Methods: Patient-matched OMF and SF were cultured until senescence. Population doubling (PD) levels were determined throughout and cellular phenotype investigated. Senescence was determined using senescence associated-â galactosidase, cellular morphology and analysis of PDs. At low PD level, fibroblasts were synchronised through serum starvation for 48 hours, re-stimulated with serum and RNA extracted at 0, 1, 6 and 24 hours for transcriptional profile analysis using Affymetrix Microarrays.
Results: Microarray data analysis demonstrated altered expression of 50 genes (greater than 3-fold up or down regulated) between the OF and SF. Cluster analysis and annotation identified numerous pathways and proteins which will form the basis of future investigations. From the PD data it was notable that OMF proliferated more quickly than SF, progressed more rapidly through the cell-cycle (Flow cytometry: 31% of OMF vs. 7% of SF in G2 phase) and underwent many more PDs (>90 vs. 45 in SF); as such SF senesced earlier. Furthermore, compared to SF, OMF demonstrated an increased ability to re-organise their extracellular matrix environment (fibroblast-populated collagen lattices), migrated faster and were better able to repopulate monolayer wounds.

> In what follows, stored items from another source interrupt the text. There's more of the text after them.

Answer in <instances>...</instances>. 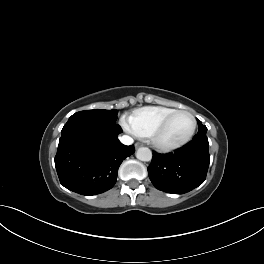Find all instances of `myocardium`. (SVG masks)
Returning <instances> with one entry per match:
<instances>
[{
  "mask_svg": "<svg viewBox=\"0 0 264 264\" xmlns=\"http://www.w3.org/2000/svg\"><path fill=\"white\" fill-rule=\"evenodd\" d=\"M181 113L188 114L192 120V128H191L190 133L185 138L179 141H176V142H172V143L162 142L161 135L164 133V131L168 127L170 121L172 120L174 116H176L177 114H181ZM196 128H197V120L190 111L184 110V109L174 110L169 115H167L165 119L154 129V131L152 132L150 136V141L152 145L160 151H163V152L173 151L189 143L195 135Z\"/></svg>",
  "mask_w": 264,
  "mask_h": 264,
  "instance_id": "myocardium-1",
  "label": "myocardium"
}]
</instances>
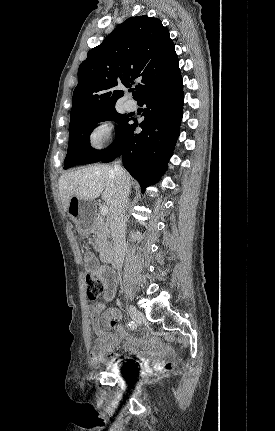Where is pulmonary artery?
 <instances>
[{
    "instance_id": "e3ab8cb5",
    "label": "pulmonary artery",
    "mask_w": 275,
    "mask_h": 431,
    "mask_svg": "<svg viewBox=\"0 0 275 431\" xmlns=\"http://www.w3.org/2000/svg\"><path fill=\"white\" fill-rule=\"evenodd\" d=\"M125 107H126V109H127L128 111H133V110H135V109H136L137 104H136V102H135L134 100H127V101L125 102Z\"/></svg>"
}]
</instances>
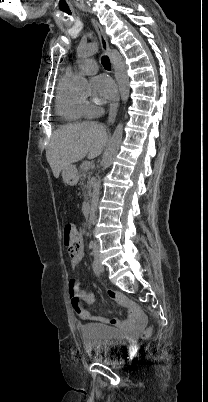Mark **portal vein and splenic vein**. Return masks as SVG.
I'll return each mask as SVG.
<instances>
[{"mask_svg": "<svg viewBox=\"0 0 208 402\" xmlns=\"http://www.w3.org/2000/svg\"><path fill=\"white\" fill-rule=\"evenodd\" d=\"M82 168L83 170H89V168H91L90 162H83Z\"/></svg>", "mask_w": 208, "mask_h": 402, "instance_id": "18ae733b", "label": "portal vein and splenic vein"}]
</instances>
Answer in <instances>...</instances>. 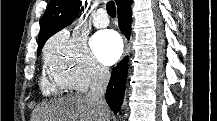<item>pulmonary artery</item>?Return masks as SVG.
<instances>
[{
    "mask_svg": "<svg viewBox=\"0 0 217 121\" xmlns=\"http://www.w3.org/2000/svg\"><path fill=\"white\" fill-rule=\"evenodd\" d=\"M93 25L97 28H104L109 24V17L103 9H98L92 19Z\"/></svg>",
    "mask_w": 217,
    "mask_h": 121,
    "instance_id": "obj_1",
    "label": "pulmonary artery"
}]
</instances>
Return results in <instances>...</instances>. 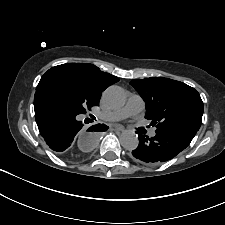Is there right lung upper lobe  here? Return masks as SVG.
<instances>
[{
	"mask_svg": "<svg viewBox=\"0 0 225 225\" xmlns=\"http://www.w3.org/2000/svg\"><path fill=\"white\" fill-rule=\"evenodd\" d=\"M48 73H62L69 76L88 90L96 105H99L101 92L119 81L116 76L101 71L95 65L85 63L58 65L49 69L46 74Z\"/></svg>",
	"mask_w": 225,
	"mask_h": 225,
	"instance_id": "obj_1",
	"label": "right lung upper lobe"
}]
</instances>
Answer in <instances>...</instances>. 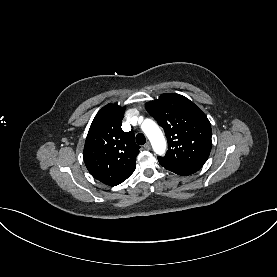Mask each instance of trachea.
<instances>
[{
  "mask_svg": "<svg viewBox=\"0 0 277 277\" xmlns=\"http://www.w3.org/2000/svg\"><path fill=\"white\" fill-rule=\"evenodd\" d=\"M136 142H137V144H139V145L145 144V142H146L145 136H144L142 133L137 134V135H136Z\"/></svg>",
  "mask_w": 277,
  "mask_h": 277,
  "instance_id": "1",
  "label": "trachea"
}]
</instances>
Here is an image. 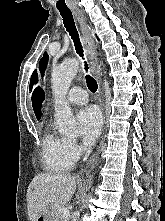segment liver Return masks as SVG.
Listing matches in <instances>:
<instances>
[{"instance_id":"liver-1","label":"liver","mask_w":165,"mask_h":221,"mask_svg":"<svg viewBox=\"0 0 165 221\" xmlns=\"http://www.w3.org/2000/svg\"><path fill=\"white\" fill-rule=\"evenodd\" d=\"M77 180L66 173L37 174L27 190V210L30 221L49 207H64L72 198Z\"/></svg>"}]
</instances>
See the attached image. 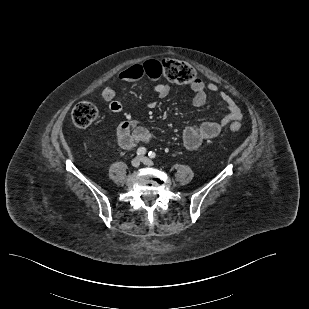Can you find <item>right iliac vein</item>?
I'll return each instance as SVG.
<instances>
[{"label": "right iliac vein", "instance_id": "right-iliac-vein-1", "mask_svg": "<svg viewBox=\"0 0 309 309\" xmlns=\"http://www.w3.org/2000/svg\"><path fill=\"white\" fill-rule=\"evenodd\" d=\"M140 161H141L140 157H136V158H134V159L131 161V165H132L133 167L137 168V167H139V165H140Z\"/></svg>", "mask_w": 309, "mask_h": 309}]
</instances>
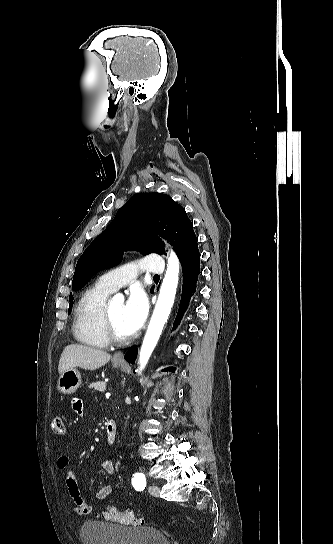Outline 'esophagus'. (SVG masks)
Instances as JSON below:
<instances>
[{"instance_id": "esophagus-1", "label": "esophagus", "mask_w": 333, "mask_h": 544, "mask_svg": "<svg viewBox=\"0 0 333 544\" xmlns=\"http://www.w3.org/2000/svg\"><path fill=\"white\" fill-rule=\"evenodd\" d=\"M113 359H114L115 361L124 362V354H123L122 352H117V353L114 355Z\"/></svg>"}]
</instances>
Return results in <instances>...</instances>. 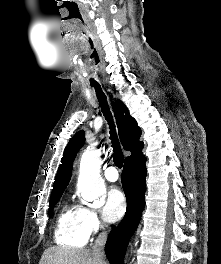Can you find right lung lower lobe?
<instances>
[{"mask_svg":"<svg viewBox=\"0 0 221 264\" xmlns=\"http://www.w3.org/2000/svg\"><path fill=\"white\" fill-rule=\"evenodd\" d=\"M146 158L128 160L121 176L127 199V210L123 220L108 236L105 253L111 264H122L127 245L141 219L145 205Z\"/></svg>","mask_w":221,"mask_h":264,"instance_id":"right-lung-lower-lobe-1","label":"right lung lower lobe"}]
</instances>
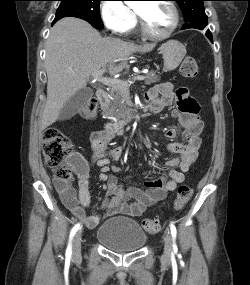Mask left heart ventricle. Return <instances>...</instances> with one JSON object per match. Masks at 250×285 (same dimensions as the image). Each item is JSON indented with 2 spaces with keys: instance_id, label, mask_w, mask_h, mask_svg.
<instances>
[{
  "instance_id": "obj_1",
  "label": "left heart ventricle",
  "mask_w": 250,
  "mask_h": 285,
  "mask_svg": "<svg viewBox=\"0 0 250 285\" xmlns=\"http://www.w3.org/2000/svg\"><path fill=\"white\" fill-rule=\"evenodd\" d=\"M136 10L143 17L147 29L153 34L162 35L173 24L172 10L165 3L140 2Z\"/></svg>"
}]
</instances>
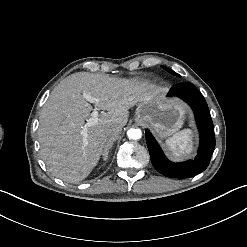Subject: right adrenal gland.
I'll use <instances>...</instances> for the list:
<instances>
[{
  "instance_id": "right-adrenal-gland-1",
  "label": "right adrenal gland",
  "mask_w": 247,
  "mask_h": 247,
  "mask_svg": "<svg viewBox=\"0 0 247 247\" xmlns=\"http://www.w3.org/2000/svg\"><path fill=\"white\" fill-rule=\"evenodd\" d=\"M112 146H113V141H109L102 150L101 155L103 156L104 161L108 159L109 150Z\"/></svg>"
}]
</instances>
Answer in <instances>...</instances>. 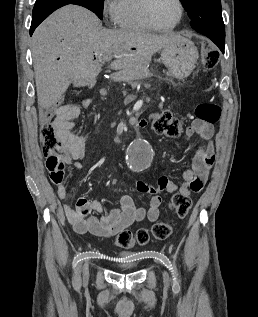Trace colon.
Wrapping results in <instances>:
<instances>
[{"instance_id":"obj_1","label":"colon","mask_w":258,"mask_h":317,"mask_svg":"<svg viewBox=\"0 0 258 317\" xmlns=\"http://www.w3.org/2000/svg\"><path fill=\"white\" fill-rule=\"evenodd\" d=\"M217 63L216 53L207 51L204 55V64L207 68H212ZM221 109L214 103H201L196 108L198 119L214 124L220 117ZM56 115L46 113L43 116V127L40 133V141L43 151L52 156H65V145L59 135L56 126ZM152 127L154 131L165 134L169 137H177L181 133V124L179 119L168 110L160 111L152 116ZM192 202L188 195L176 193L171 198L169 208L180 219L185 218L191 208ZM173 231V222L171 220L155 223L150 230L140 229L137 232L123 230L116 235L114 242L121 248H131L135 245H145L151 238L164 240L168 238Z\"/></svg>"}]
</instances>
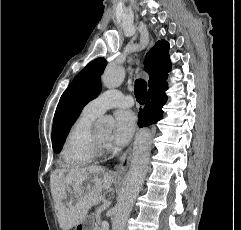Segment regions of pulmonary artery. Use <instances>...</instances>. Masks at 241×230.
<instances>
[{
	"label": "pulmonary artery",
	"mask_w": 241,
	"mask_h": 230,
	"mask_svg": "<svg viewBox=\"0 0 241 230\" xmlns=\"http://www.w3.org/2000/svg\"><path fill=\"white\" fill-rule=\"evenodd\" d=\"M133 98L129 95H123L120 91L109 89L87 103L84 110L94 116H100L106 110L115 107L133 106Z\"/></svg>",
	"instance_id": "pulmonary-artery-1"
}]
</instances>
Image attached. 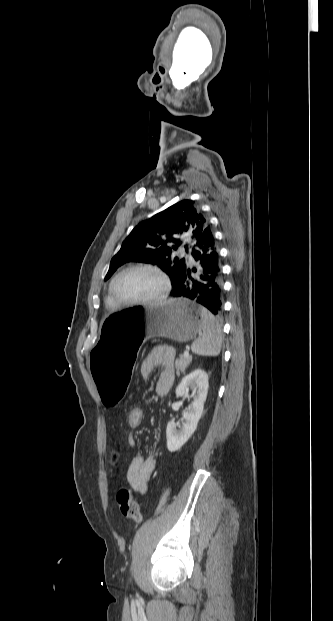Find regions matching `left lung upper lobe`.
Returning a JSON list of instances; mask_svg holds the SVG:
<instances>
[{"mask_svg": "<svg viewBox=\"0 0 333 621\" xmlns=\"http://www.w3.org/2000/svg\"><path fill=\"white\" fill-rule=\"evenodd\" d=\"M208 226V220L191 200H182L150 219L137 225L123 241L121 249L112 258L108 280L118 267L127 262H142L157 265L171 279L174 286L178 273L186 269L185 258H171L172 253L188 238L190 248ZM169 242L175 243L169 246ZM188 251V245L185 246Z\"/></svg>", "mask_w": 333, "mask_h": 621, "instance_id": "1", "label": "left lung upper lobe"}]
</instances>
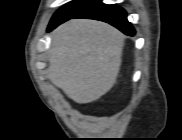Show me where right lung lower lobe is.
Wrapping results in <instances>:
<instances>
[{
  "label": "right lung lower lobe",
  "instance_id": "98d812e1",
  "mask_svg": "<svg viewBox=\"0 0 182 140\" xmlns=\"http://www.w3.org/2000/svg\"><path fill=\"white\" fill-rule=\"evenodd\" d=\"M71 18H89L100 20L115 26L127 35L133 36L135 34V30L128 22L126 12L123 8L116 5H106L103 4L101 1H95L91 5L74 14L65 21ZM63 22L50 25L48 27V31H51Z\"/></svg>",
  "mask_w": 182,
  "mask_h": 140
}]
</instances>
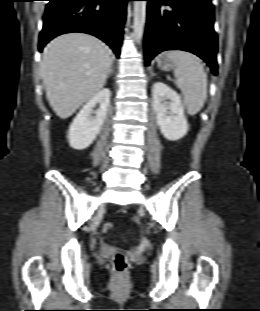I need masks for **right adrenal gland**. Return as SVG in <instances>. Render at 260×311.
<instances>
[{
	"mask_svg": "<svg viewBox=\"0 0 260 311\" xmlns=\"http://www.w3.org/2000/svg\"><path fill=\"white\" fill-rule=\"evenodd\" d=\"M112 73H113V62H112V65H111V67H110V69H109V71H108V74H107V78H106V79H108L109 76H110Z\"/></svg>",
	"mask_w": 260,
	"mask_h": 311,
	"instance_id": "2a0ac1e0",
	"label": "right adrenal gland"
}]
</instances>
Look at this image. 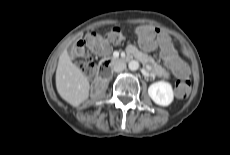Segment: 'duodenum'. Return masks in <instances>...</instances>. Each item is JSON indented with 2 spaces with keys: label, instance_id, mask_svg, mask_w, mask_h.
<instances>
[{
  "label": "duodenum",
  "instance_id": "duodenum-1",
  "mask_svg": "<svg viewBox=\"0 0 230 155\" xmlns=\"http://www.w3.org/2000/svg\"><path fill=\"white\" fill-rule=\"evenodd\" d=\"M124 59L123 58H120V57H110L106 60H104L101 68H100V73L101 75L107 73L110 69L111 66H113L114 64L118 63V62H121L123 61ZM102 81L101 79L98 80V82Z\"/></svg>",
  "mask_w": 230,
  "mask_h": 155
}]
</instances>
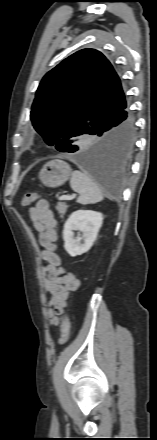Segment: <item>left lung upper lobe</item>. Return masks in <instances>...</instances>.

Conclusions: These results demonstrate that distinct genotypic differences exist between OMF and SF which are reflected by distinct differences in their cellular phenotypes and ageing profiles. Ongoing studies are aimed at corroborating this link between the genotypes and phenotypes and delineating how these differences relate to the ability of the cells in these tissues to give rise to differential healing.